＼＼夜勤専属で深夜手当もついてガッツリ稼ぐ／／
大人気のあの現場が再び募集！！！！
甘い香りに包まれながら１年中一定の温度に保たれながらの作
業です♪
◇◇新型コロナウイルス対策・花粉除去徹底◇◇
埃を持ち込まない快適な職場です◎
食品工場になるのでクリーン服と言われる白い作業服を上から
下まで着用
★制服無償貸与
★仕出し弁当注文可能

TO DO :: Repeat all the entries word for word.

ANSWER BOX ::
＼＼夜勤専属で深夜手当もついてガッツリ稼ぐ／／
大人気のあの現場が再び募集！！！！
甘い香りに包まれながら１年中一定の温度に保たれながらの作
業です♪
◇◇新型コロナウイルス対策・花粉除去徹底◇◇
埃を持ち込まない快適な職場です◎
食品工場になるのでクリーン服と言われる白い作業服を上から
下まで着用
★制服無償貸与
★仕出し弁当注文可能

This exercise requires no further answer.